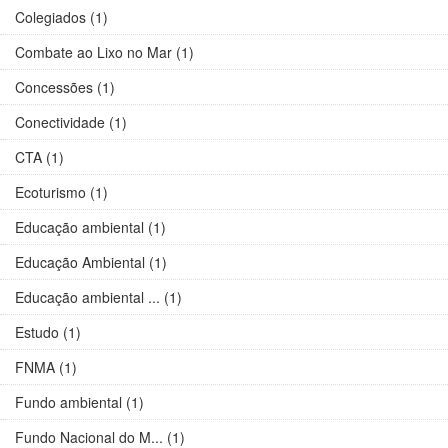
Colegiados (1)
Combate ao Lixo no Mar (1)
Concessões (1)
Conectividade (1)
CTA (1)
Ecoturismo (1)
Educação ambiental (1)
Educação Ambiental (1)
Educação ambiental ... (1)
Estudo (1)
FNMA (1)
Fundo ambiental (1)
Fundo Nacional do M... (1)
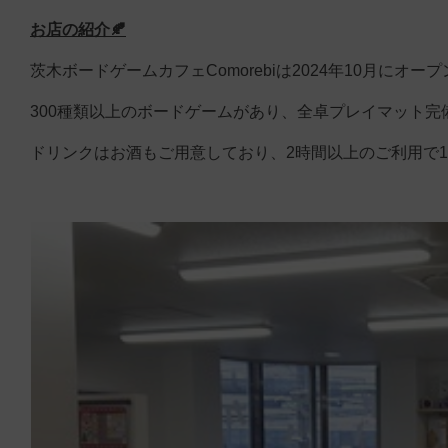
お店の紹介🍂
茨木ボードゲームカフェComorebiは2024年10月にオー
300種類以上のボードゲームがあり、全卓プレイマット完
ドリンクはお酒もご用意しており、2時間以上のご利用で1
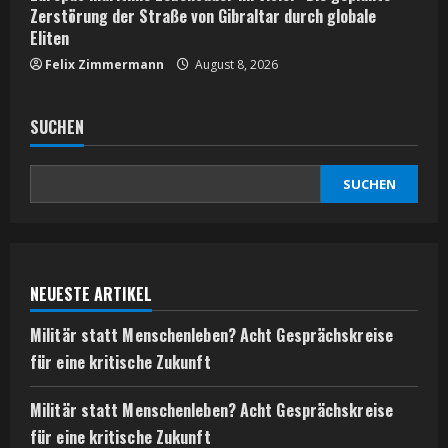
Zerstörung der Straße von Gibraltar durch globale
Eliten
Felix Zimmermann
August 8, 2026
SUCHEN
SUCHEN
NEUESTE ARTIKEL
Militär statt Menschenleben? Acht Gesprächskreise
für eine kritische Zukunft
Militär statt Menschenleben? Acht Gesprächskreise
für eine kritische Zukunft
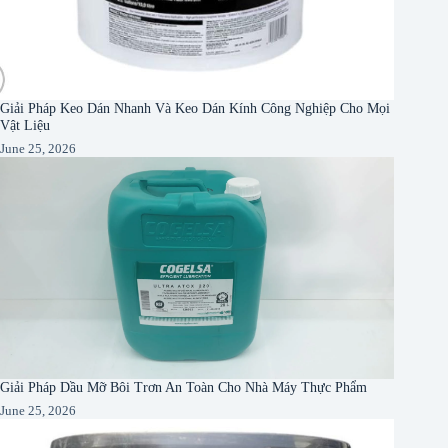
Giải Pháp Keo Dán Nhanh Và Keo Dán Kính Công Nghiệp Cho Mọi
Vật Liệu
June 25, 2026
Giải Pháp Dầu Mỡ Bôi Trơn An Toàn Cho Nhà Máy Thực Phẩm
June 25, 2026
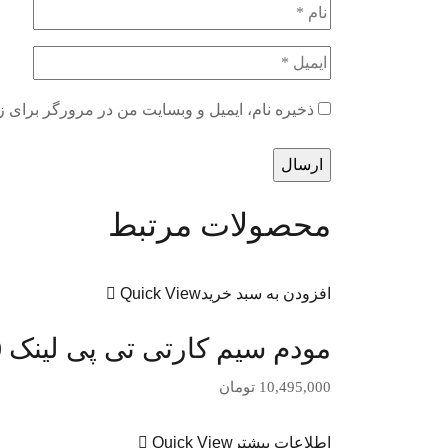
ذخیره نام، ایمیل و وبسایت من در مرورگر برای ز
محصولات مرتبط
افزودن به سبد خرید
Quick View
مودم سیم کارتی تی پی لینک TL-MR6400
10,495,000
تومان
اطلاعات بیشتر
Quick View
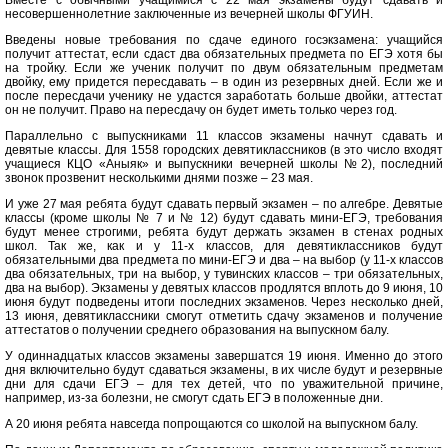
Вместе с обычными учащимися с 22 мая экзамены будут сдавать и
несовершеннолетние заключенные из вечерней школы ФГУИН.
Введены новые требования по сдаче единого госэкзамена: учащийся
получит аттестат, если сдаст два обязательных предмета по ЕГЭ хотя бы
на тройку. Если же ученик получит по двум обязательным предметам
двойку, ему придется пересдавать – в один из резервных дней. Если же и
после пересдачи ученику не удастся заработать больше двойки, аттестат
он не получит. Право на пересдачу он будет иметь только через год.
Параллельно с выпускниками 11 классов экзамены начнут сдавать и
девятые классы. Для 1558 городских девятиклассников (в это число входят
учащиеся КЦО «Аныяк» и выпускники вечерней школы №2), последний
звонок прозвенит несколькими днями позже – 23 мая.
И уже 27 мая ребята будут сдавать первый экзамен – по алгебре. Девятые
классы (кроме школы № 7 и № 12) будут сдавать мини-ЕГЭ, требования
будут менее строгими, ребята будут держать экзамен в стенах родных
школ. Так же, как и у 11-х классов, для девятиклассников будут
обязательными два предмета по мини-ЕГЭ и два – на выбор (у 11-х классов
два обязательных, три на выбор, у тувинских классов – три обязательных,
два на выбор). Экзамены у девятых классов продлятся вплоть до 9 июня, 10
июня будут подведены итоги последних экзаменов. Через несколько дней,
13 июня, девятиклассники смогут отметить сдачу экзаменов и получение
аттестатов о получении среднего образования на выпускном балу.
У одиннадцатых классов экзамены завершатся 19 июня. Именно до этого
дня включительно будут сдаваться экзамены, в их числе будут и резервные
дни для сдачи ЕГЭ – для тех детей, что по уважительной причине,
например, из-за болезни, не смогут сдать ЕГЭ в положенные дни.
А 20 июня ребята навсегда попрощаются со школой на выпускном балу.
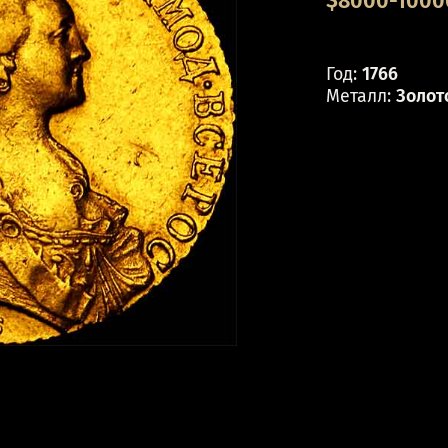
$8000-10000
Год:
1766
Металл:
Золот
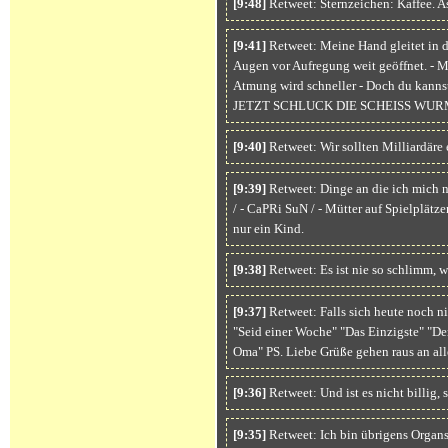
[9:48]
Retweet: Sternzeichen: Kaffee. A
[9:41]
Retweet: Meine Hand gleitet in de
Augen vor Aufregung weit geöffnet. - M
Atmung wird schneller - Doch du kanns
JETZT SCHLUCK DIE SCHEISS WU
[9:40]
Retweet: Wir sollten Milliardäre 
[9:39]
Retweet: Dinge an die ich mich 
/ - CaPRi SuN / - Mütter auf Spielplät
nur ein Kind.
[9:38]
Retweet: Es ist nie so schlimm, wi
[9:37]
Retweet: Falls sich heute noch ni
"Seid einer Woche" "Das Einzigste" "De
Oma" PS. Liebe Grüße gehen raus an al
[9:36]
Retweet: Und ist es nicht billig, 
[9:35]
Retweet: Ich bin übrigens Organs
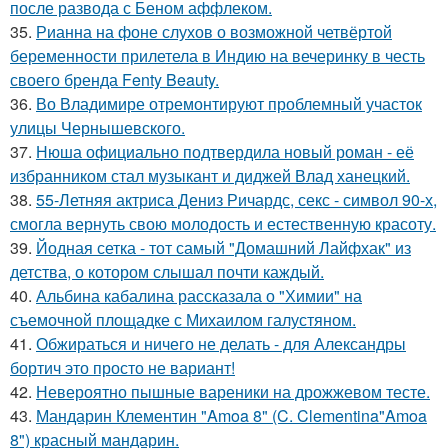
после развода с Беном аффлеком.
35.
Рианна на фоне слухов о возможной четвёртой
беременности прилетела в Индию на вечеринку в честь
своего бренда Fenty Beauty.
36.
Во Владимире отремонтируют проблемный участок
улицы Чернышевского.
37.
Нюша официально подтвердила новый роман - её
избранником стал музыкант и диджей Влад ханецкий.
38.
55-Летняя актриса Дениз Ричардс, секс - символ 90-х,
смогла вернуть свою молодость и естественную красоту.
39.
Йодная сетка - тот самый "Домашний Лайфхак" из
детства, о котором слышал почти каждый.
40.
Альбина кабалина рассказала о "Химии" на
съемочной площадке с Михаилом галустяном.
41.
Обжираться и ничего не делать - для Александры
бортич это просто не вариант!
42.
Невероятно пышные вареники на дрожжевом тесте.
43.
Мандарин Клементин "Amoa 8" (C. Clementina"Amoa
8") красный мандарин.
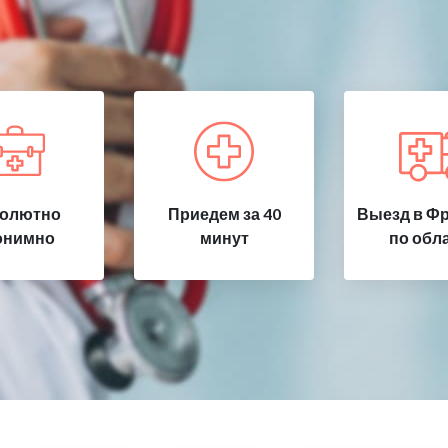
олютно
Приедем за 40
Выезд в Фр
онимно
минут
по обл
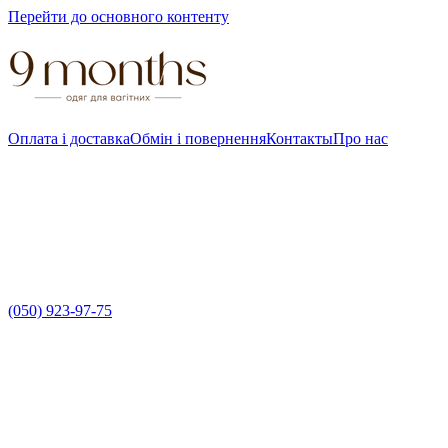
Перейти до основного контенту
Оплата і доставка
Обмін і повернення
Контакты
Про нас
(050) 923-97-75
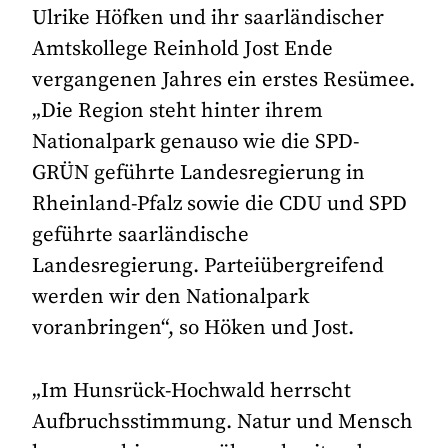
Ulrike Höfken und ihr saarländischer
Amtskollege Reinhold Jost Ende
vergangenen Jahres ein erstes Resümee.
„Die Region steht hinter ihrem
Nationalpark genauso wie die SPD-
GRÜN geführte Landesregierung in
Rheinland-Pfalz sowie die CDU und SPD
geführte saarländische
Landesregierung. Parteiübergreifend
werden wir den Nationalpark
voranbringen“, so Höken und Jost.
„Im Hunsrück-Hochwald herrscht
Aufbruchsstimmung. Natur und Mensch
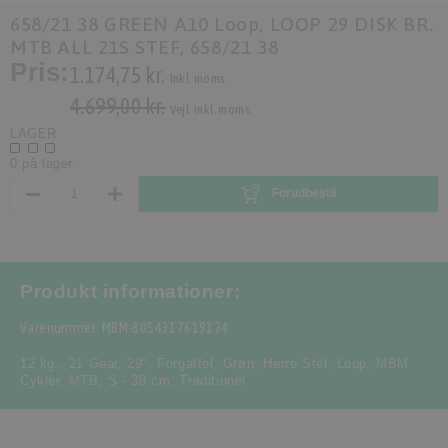
658/21 38 GREEN A10 Loop, LOOP 29 DISK BR.
MTB ALL 21S STEF, 658/21 38
Pris:
1.174,75 kr.
Inkl. moms.
4.699,00 kr.
Vejl. inkl. moms.
LAGER
0 på lager
Forudbestil
Produkt informationer:
Varenummer: MBM-8054317619174
12 kg.
,
21 Gear
,
29"
,
Forgaffel
,
Grøn
,
Herre Stel
,
Loop
,
MBM
Cykler
,
MTB
,
S - 38 cm
,
Traditionel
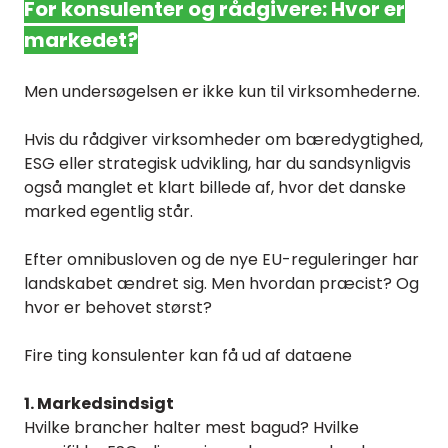
For konsulenter og rådgivere: Hvor er
markedet?
Men undersøgelsen er ikke kun til virksomhederne.
Hvis du rådgiver virksomheder om bæredygtighed,
ESG eller strategisk udvikling, har du sandsynligvis
også manglet et klart billede af, hvor det danske
marked egentlig står.
Efter omnibusloven og de nye EU-reguleringer har
landskabet ændret sig. Men hvordan præcist? Og
hvor er behovet størst?
Fire ting konsulenter kan få ud af dataene
1. Markedsindsigt
Hvilke brancher halter mest bagud? Hvilke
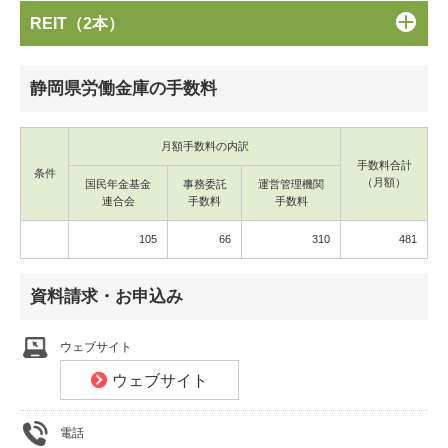
REIT（2本）
静岡県労働金庫の手数料
月額手数料の内訳
手数料合計
条件
（月額）
国民年金基金
事務委託
運営管理機関
連合会
手数料
手数料
105
66
310
481
資料請求・お申込み
ウェブサイト
ウェブサイト
電話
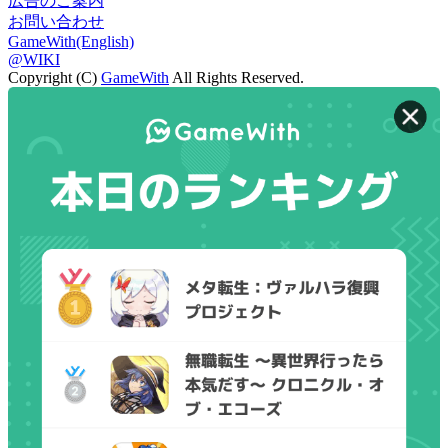
広告のご案内
お問い合わせ
GameWith(English)
@WIKI
Copyright (C)
GameWith
All Rights Reserved.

* **What the task requires**
Could you please find every line of the listing above holding the string "мини" and copy it?

* **Solution**
классы (кроме школы № 7 и № 12) будут сдавать мини-ЕГЭ, требования
обязательными два предмета по мини-ЕГЭ и два – на выбор (у 11-х классов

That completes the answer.